It is Allan Karlsson’s 100th birthday and he doesn’t want to have a party at the Old Folks’ Home. Instead of going down to meet everyone, he climbs out of the window, gets on a bus, and has an adventure. He unknowingly meets a drug dealer and steals 50 million dollars from him, somehow rounds up a motley crew, ends up killing two men and getting away with it, and everything turns out all right in the end. Spliced in-between the chapters are vignettes about his past, and how this man, with little or no education, somehow had a stake in the biggest events of the 20th century. He meets several US presidents, Chairman Mao, Kim Jong Il, and so on, which make for an even more interesting read than his current adventure.

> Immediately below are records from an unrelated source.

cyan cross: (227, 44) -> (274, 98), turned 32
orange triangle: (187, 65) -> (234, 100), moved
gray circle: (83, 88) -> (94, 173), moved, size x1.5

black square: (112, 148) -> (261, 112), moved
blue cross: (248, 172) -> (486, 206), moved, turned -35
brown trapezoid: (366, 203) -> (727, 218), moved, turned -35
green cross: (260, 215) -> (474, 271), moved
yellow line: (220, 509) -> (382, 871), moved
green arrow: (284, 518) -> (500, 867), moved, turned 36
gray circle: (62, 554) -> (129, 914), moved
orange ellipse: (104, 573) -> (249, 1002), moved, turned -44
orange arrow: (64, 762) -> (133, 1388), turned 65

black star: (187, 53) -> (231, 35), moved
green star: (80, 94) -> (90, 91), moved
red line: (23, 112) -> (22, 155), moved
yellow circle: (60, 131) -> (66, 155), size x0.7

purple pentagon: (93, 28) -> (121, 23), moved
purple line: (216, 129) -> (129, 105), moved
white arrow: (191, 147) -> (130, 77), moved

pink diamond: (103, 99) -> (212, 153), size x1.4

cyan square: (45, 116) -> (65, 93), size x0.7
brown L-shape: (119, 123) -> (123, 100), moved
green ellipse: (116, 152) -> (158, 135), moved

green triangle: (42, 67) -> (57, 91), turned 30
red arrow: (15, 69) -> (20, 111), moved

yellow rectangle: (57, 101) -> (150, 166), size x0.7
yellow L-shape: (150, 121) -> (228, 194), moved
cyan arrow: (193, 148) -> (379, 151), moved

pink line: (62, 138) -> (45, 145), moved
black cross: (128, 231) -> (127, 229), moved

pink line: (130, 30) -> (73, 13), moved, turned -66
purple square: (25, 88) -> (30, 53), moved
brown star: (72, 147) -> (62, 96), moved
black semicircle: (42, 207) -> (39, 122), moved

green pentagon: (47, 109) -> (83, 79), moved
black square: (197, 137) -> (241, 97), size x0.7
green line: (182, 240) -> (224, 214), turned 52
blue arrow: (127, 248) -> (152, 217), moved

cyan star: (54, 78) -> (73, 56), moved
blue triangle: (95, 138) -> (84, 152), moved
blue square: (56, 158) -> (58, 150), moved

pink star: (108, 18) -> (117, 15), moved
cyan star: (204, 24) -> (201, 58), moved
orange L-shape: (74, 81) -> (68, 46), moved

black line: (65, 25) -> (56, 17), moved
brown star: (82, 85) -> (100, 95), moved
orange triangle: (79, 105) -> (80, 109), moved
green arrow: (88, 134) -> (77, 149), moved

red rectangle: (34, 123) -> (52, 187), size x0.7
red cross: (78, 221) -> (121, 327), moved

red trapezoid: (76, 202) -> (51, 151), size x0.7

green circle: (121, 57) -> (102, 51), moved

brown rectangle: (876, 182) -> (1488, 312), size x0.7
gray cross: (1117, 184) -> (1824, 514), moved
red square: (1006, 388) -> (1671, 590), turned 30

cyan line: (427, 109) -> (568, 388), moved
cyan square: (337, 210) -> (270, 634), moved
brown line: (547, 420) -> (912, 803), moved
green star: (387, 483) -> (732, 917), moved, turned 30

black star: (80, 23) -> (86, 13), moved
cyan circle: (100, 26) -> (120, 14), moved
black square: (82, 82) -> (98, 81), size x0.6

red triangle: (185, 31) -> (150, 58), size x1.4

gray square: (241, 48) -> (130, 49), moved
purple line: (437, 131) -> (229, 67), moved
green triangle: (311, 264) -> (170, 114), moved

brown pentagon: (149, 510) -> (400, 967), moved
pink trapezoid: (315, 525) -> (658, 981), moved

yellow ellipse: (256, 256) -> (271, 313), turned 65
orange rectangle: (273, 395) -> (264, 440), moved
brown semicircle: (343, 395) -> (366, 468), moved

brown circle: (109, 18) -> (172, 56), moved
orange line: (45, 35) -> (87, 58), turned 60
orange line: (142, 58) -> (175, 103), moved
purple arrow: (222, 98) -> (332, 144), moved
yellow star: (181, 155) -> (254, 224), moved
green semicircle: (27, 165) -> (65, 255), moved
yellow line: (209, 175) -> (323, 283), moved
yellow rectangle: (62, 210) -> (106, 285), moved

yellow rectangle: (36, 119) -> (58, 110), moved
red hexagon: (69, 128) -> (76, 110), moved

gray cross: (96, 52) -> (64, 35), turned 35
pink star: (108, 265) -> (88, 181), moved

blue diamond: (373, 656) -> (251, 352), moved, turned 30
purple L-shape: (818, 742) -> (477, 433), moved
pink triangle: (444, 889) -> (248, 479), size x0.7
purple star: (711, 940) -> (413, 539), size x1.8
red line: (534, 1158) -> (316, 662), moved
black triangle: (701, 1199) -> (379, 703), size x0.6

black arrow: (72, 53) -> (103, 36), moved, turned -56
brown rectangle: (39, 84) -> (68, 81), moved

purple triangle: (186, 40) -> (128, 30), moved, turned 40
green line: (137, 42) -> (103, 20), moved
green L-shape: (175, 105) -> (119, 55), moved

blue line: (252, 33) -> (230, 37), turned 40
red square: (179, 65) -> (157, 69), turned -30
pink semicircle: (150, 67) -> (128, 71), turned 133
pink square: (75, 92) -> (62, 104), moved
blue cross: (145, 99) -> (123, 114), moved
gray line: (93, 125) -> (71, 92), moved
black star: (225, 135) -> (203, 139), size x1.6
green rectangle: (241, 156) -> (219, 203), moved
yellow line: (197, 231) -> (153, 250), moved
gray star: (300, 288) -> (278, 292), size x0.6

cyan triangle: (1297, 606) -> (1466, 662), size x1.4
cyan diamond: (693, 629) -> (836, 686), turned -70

The problem is, I don’t like this book. I don’t like the tell-y writing style–nearly every single thing in there is “Allan did this and then he did that…” there is little to no showing, which pissed me off. This isn’t to say that I would want people to “show” everything when they’re telling a story–showing and telling has its place in fiction, and telling everything, to me, it not it. Although this tell-y way helps to contribute to the whimsical and comedic narrative, I did not feel that it was particularly funny. And yet, I somehow forced myself to plough through a book that was not particularly enjoyable for me.
The main plot was also rather dull and slow moving, and I disliked how, at every obstacle, everything worked out for the old man in the end through some kind of divine intervention, coincidence, and chance encounters. In fact, the vignettes of his past were a lot more interesting than his journey as a centenarian, and there were moments when the protagonist actually used his brain to get himself out of a predicament. But once the reader gets to the point where Allan is around 60-something, the narrative is so dreary and it’s not worth the time.
I only finished it because I couldn’t stand not finishing a thick book, and I regret wasting time when I could have read stuff that I actually liked.